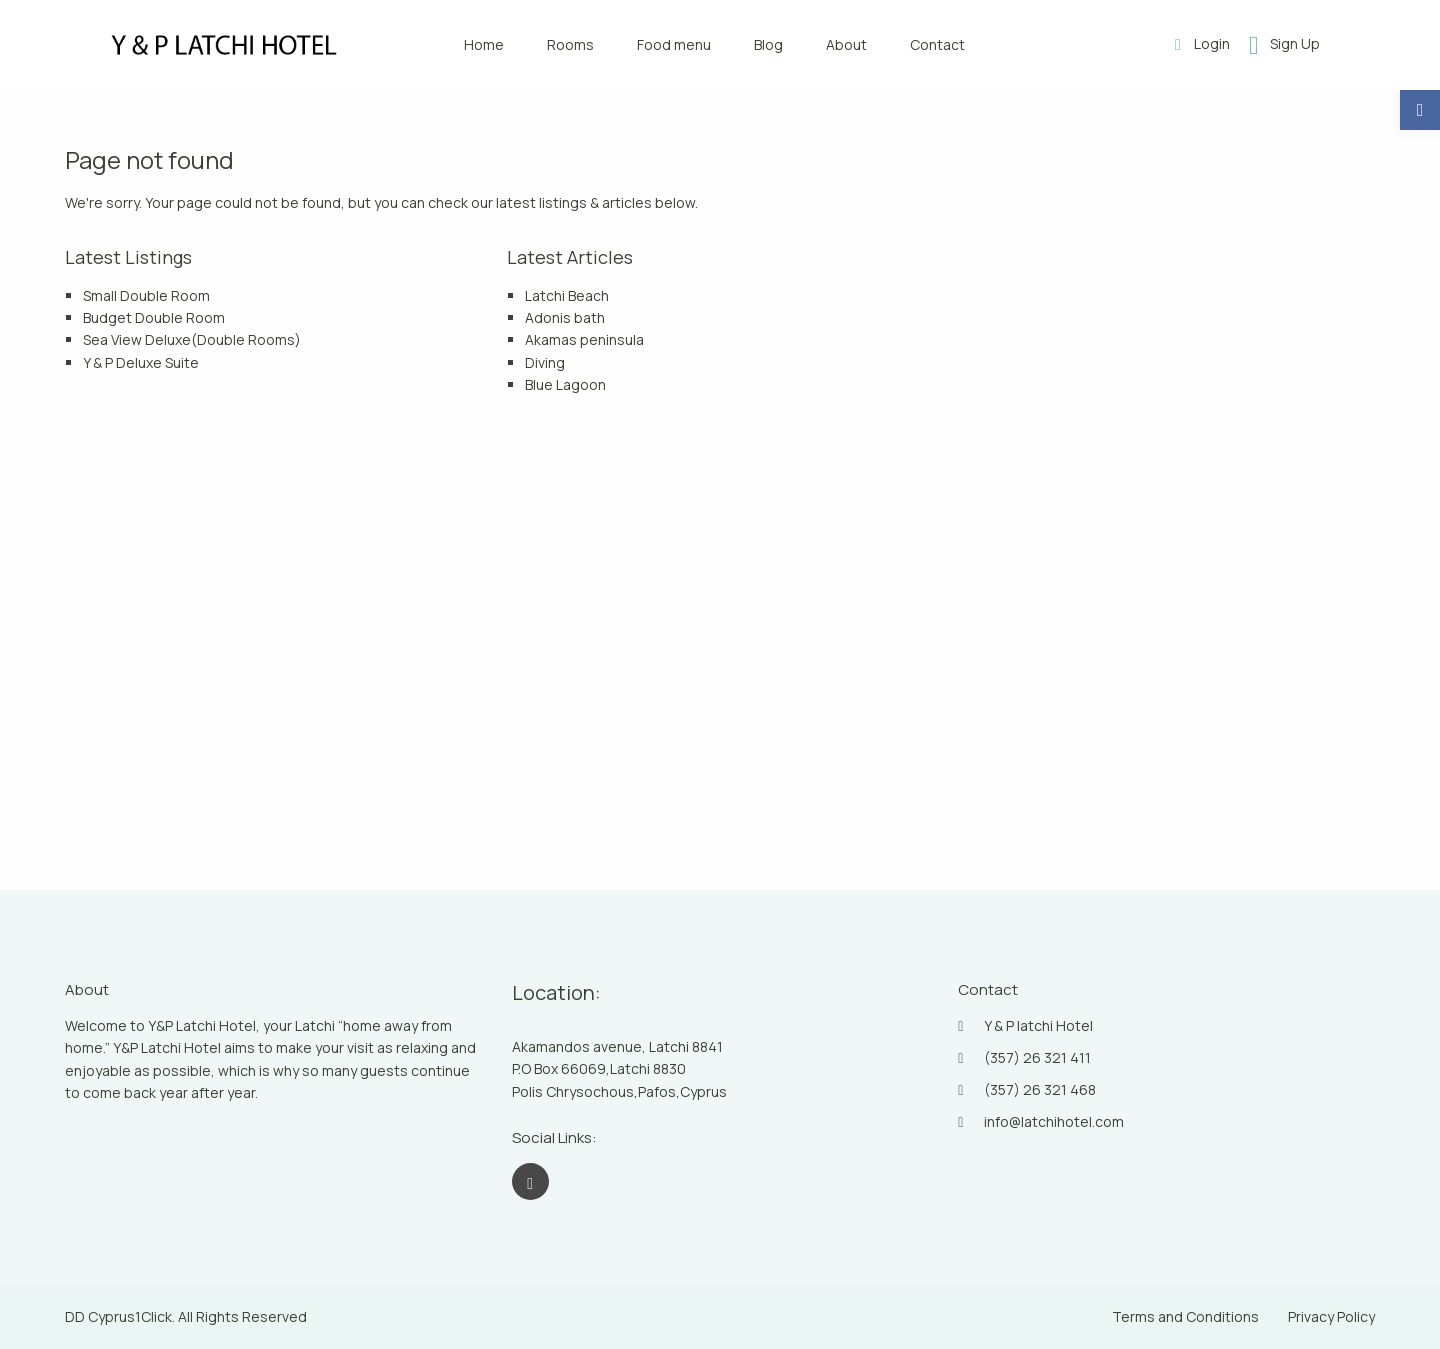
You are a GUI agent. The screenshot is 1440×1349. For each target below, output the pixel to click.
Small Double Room (146, 295)
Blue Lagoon (565, 384)
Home (484, 44)
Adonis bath (565, 317)
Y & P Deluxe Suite (141, 362)
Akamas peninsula (584, 339)
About (846, 44)
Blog (768, 44)
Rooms (570, 44)
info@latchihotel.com (1054, 1121)
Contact (937, 44)
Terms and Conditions (1185, 1316)
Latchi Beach (567, 295)
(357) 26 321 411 (1037, 1057)
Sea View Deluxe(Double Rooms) (192, 339)
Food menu (674, 44)
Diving (545, 362)
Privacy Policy (1331, 1316)
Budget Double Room (154, 317)
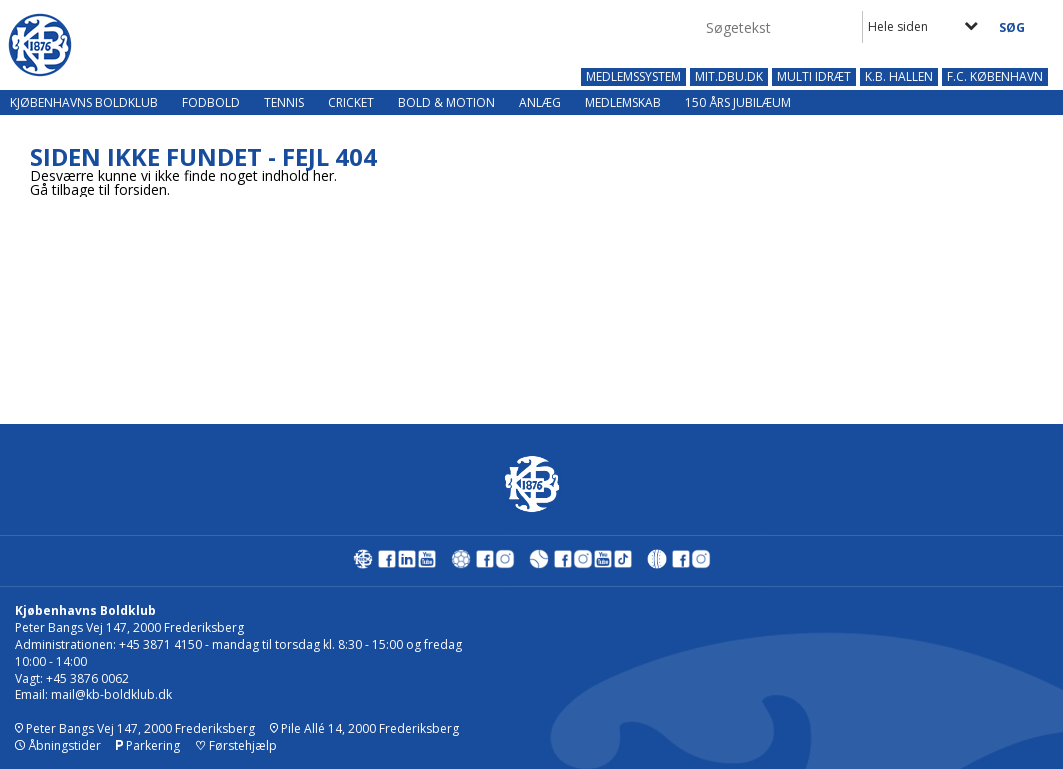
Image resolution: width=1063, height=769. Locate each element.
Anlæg (540, 102)
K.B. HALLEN (899, 77)
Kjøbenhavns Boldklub (84, 102)
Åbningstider (58, 745)
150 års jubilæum (738, 102)
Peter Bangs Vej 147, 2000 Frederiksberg (135, 728)
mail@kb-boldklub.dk (111, 694)
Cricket (351, 102)
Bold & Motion (446, 102)
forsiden (140, 189)
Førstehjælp (236, 745)
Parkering (148, 745)
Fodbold (211, 102)
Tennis (284, 102)
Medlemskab (623, 102)
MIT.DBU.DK (729, 77)
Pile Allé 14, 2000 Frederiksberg (364, 728)
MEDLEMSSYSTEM (633, 77)
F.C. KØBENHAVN (995, 77)
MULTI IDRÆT (814, 77)
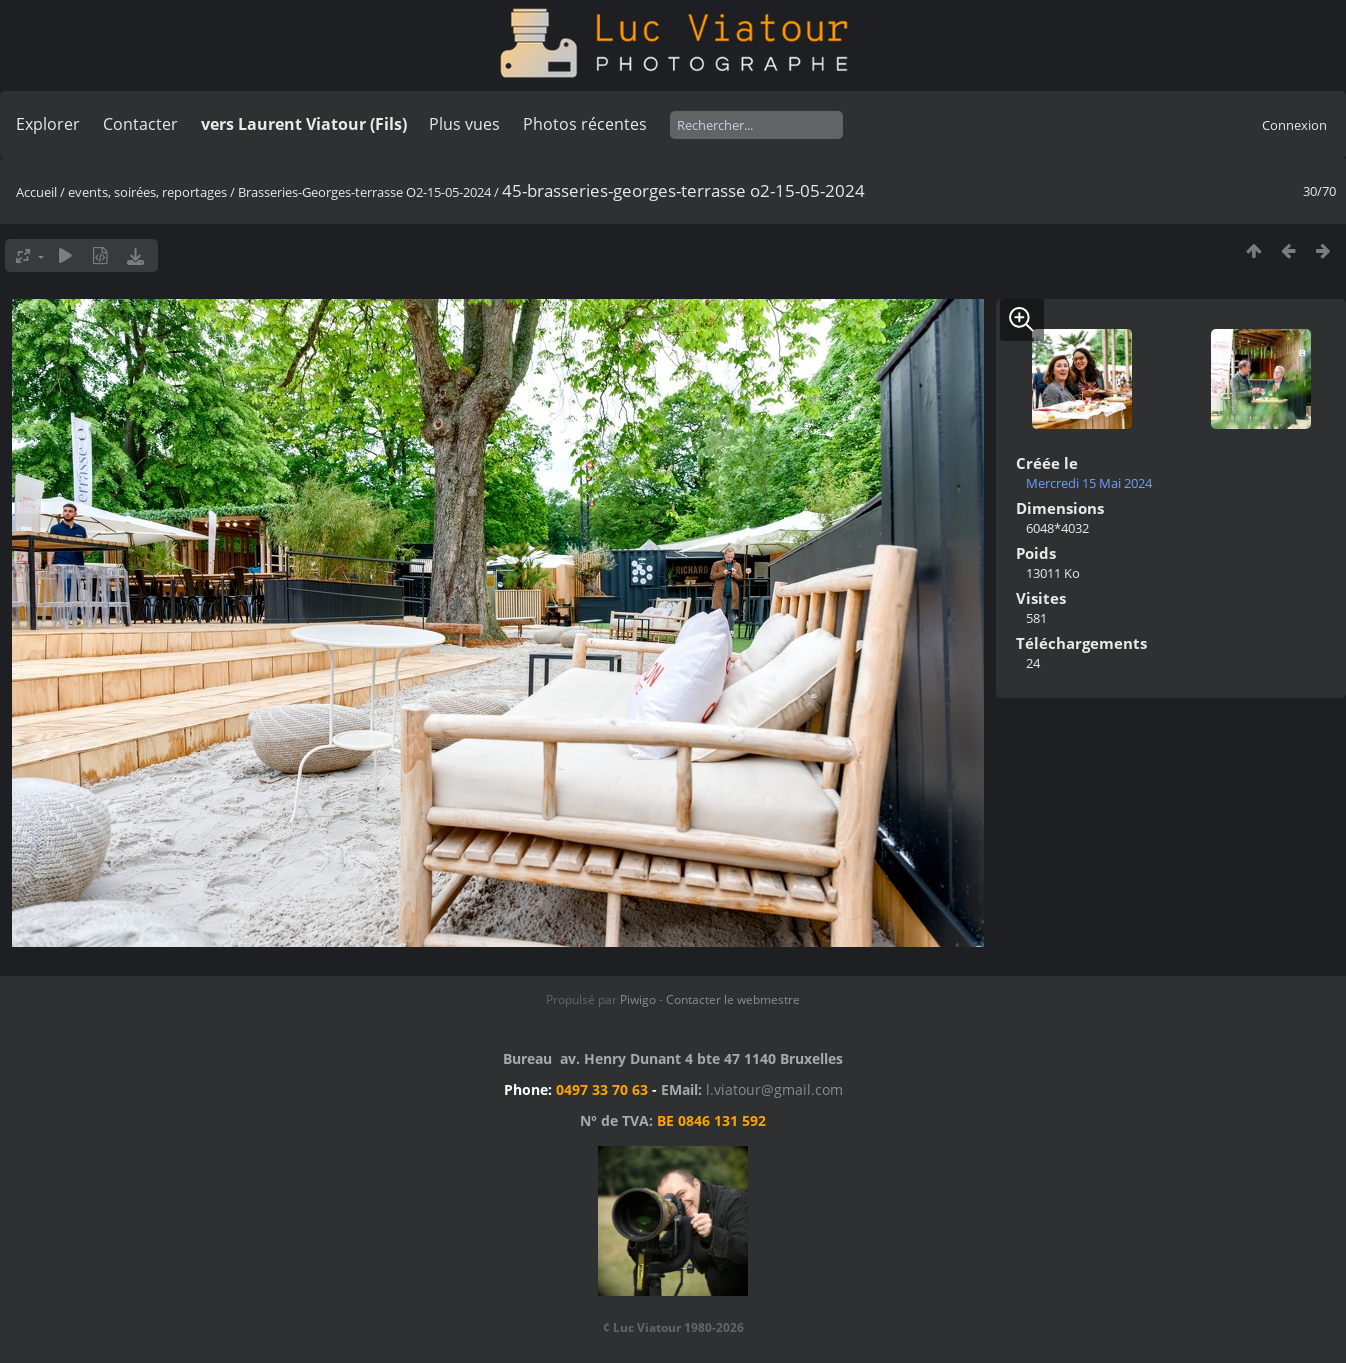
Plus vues (464, 124)
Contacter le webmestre (733, 999)
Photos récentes (585, 124)
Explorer (48, 124)
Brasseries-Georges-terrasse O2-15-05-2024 (364, 192)
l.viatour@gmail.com (774, 1089)
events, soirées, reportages (149, 192)
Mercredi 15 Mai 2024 (1089, 483)
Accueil (36, 192)
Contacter (140, 124)
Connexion (1294, 125)
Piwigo (638, 999)
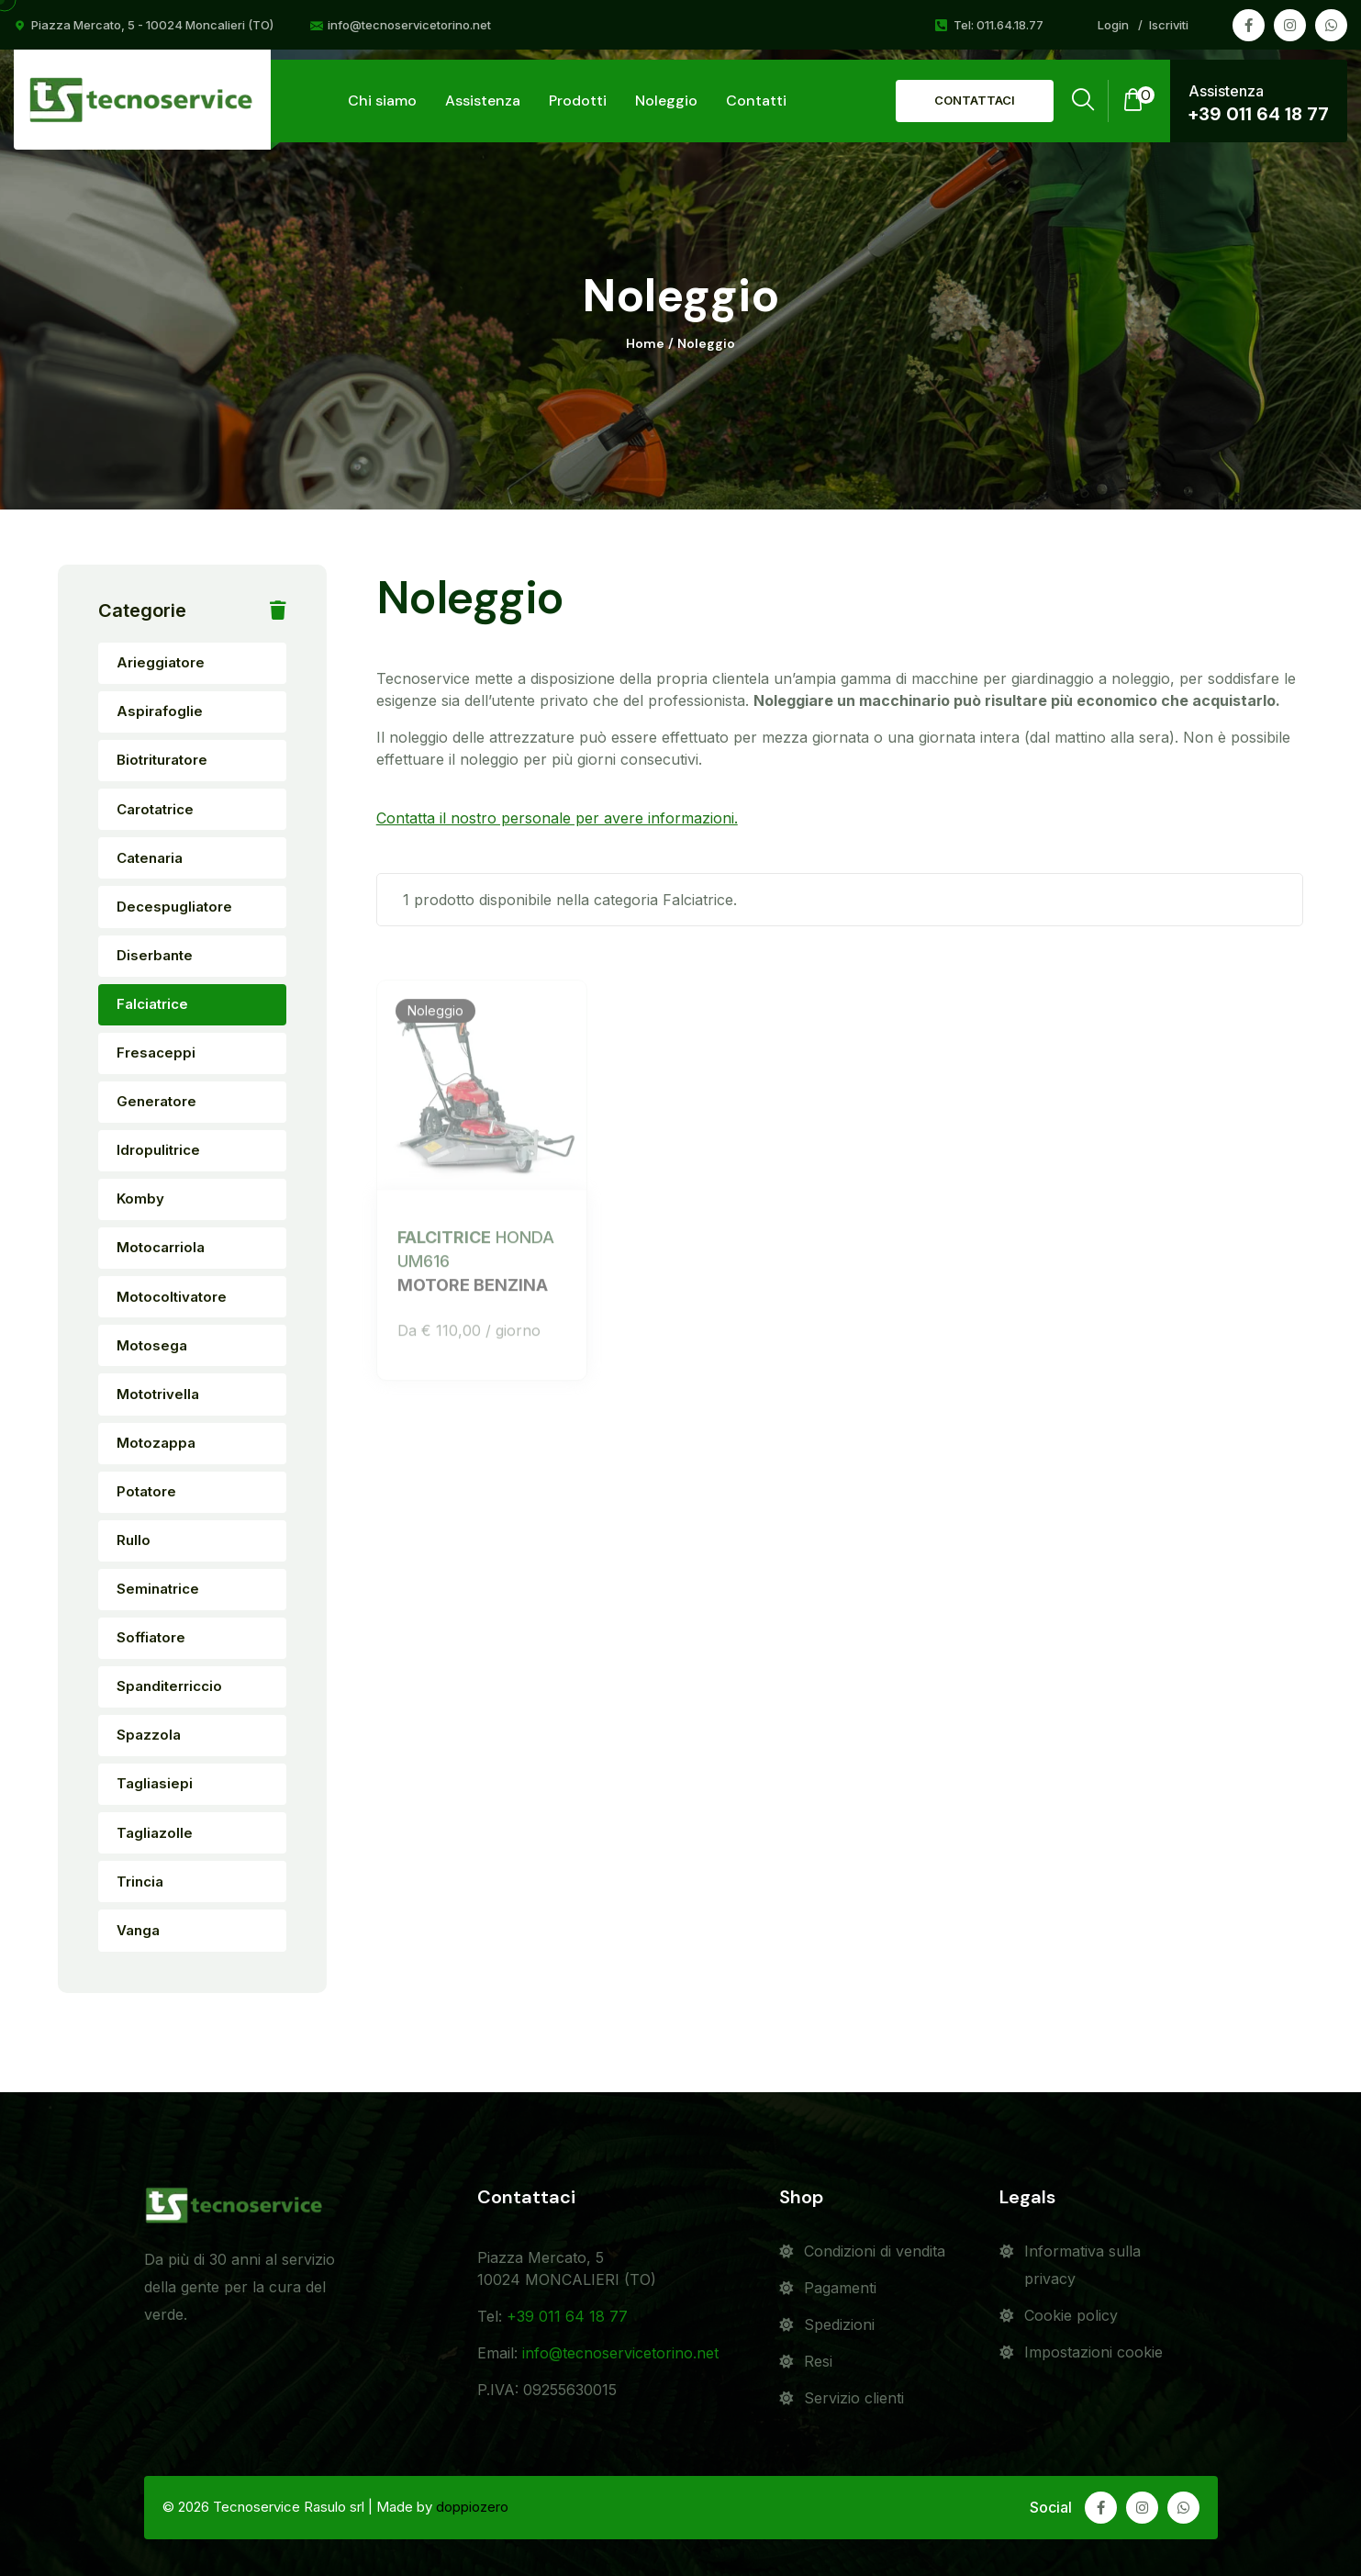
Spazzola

- [WHAT IS EXPECTED] Return every record exactly, leaving out the pictures.

- [YOUR RESPONSE]
You are a GUI agent. The screenshot is 1440×1349. For each target below, output the pixel to click.
Small Double Room (146, 295)
Blue Lagoon (565, 384)
Home (484, 44)
Adonis bath (565, 317)
Y & P Deluxe Suite (141, 362)
Akamas peninsula (584, 339)
About (846, 44)
Blog (768, 44)
Rooms (570, 44)
info@latchihotel.com (1054, 1121)
Contact (937, 44)
Terms and Conditions (1185, 1316)
Latchi Beach (567, 295)
(357) 26 321 411 (1037, 1057)
Sea View Deluxe(Double Rooms) (192, 339)
Food menu (674, 44)
Diving (545, 362)
Privacy Policy (1331, 1316)
Budget Double Room (154, 317)
Image resolution: width=1063, height=769. Locate each element.
Anlæg (540, 102)
K.B. HALLEN (899, 77)
Kjøbenhavns Boldklub (84, 102)
Åbningstider (58, 745)
150 års jubilæum (738, 102)
Peter Bangs Vej 147, 2000 Frederiksberg (135, 728)
mail@kb-boldklub.dk (111, 694)
Cricket (351, 102)
Bold & Motion (446, 102)
forsiden (140, 189)
Førstehjælp (236, 745)
Parkering (148, 745)
Fodbold (211, 102)
Tennis (284, 102)
Medlemskab (623, 102)
MIT.DBU.DK (729, 77)
Pile Allé 14, 2000 Frederiksberg (364, 728)
MEDLEMSSYSTEM (633, 77)
F.C. KØBENHAVN (995, 77)
MULTI IDRÆT (814, 77)
Plus vues (464, 124)
Contacter le webmestre (733, 999)
Photos récentes (585, 124)
Explorer (48, 124)
Brasseries-Georges-terrasse O2-15-05-2024 (364, 192)
l.viatour@gmail.com (774, 1089)
events, soirées, reportages (149, 192)
Mercredi 15 Mai 2024 (1089, 483)
Accueil (36, 192)
Contacter (140, 124)
Connexion (1294, 125)
Piwigo (638, 999)
Spazzola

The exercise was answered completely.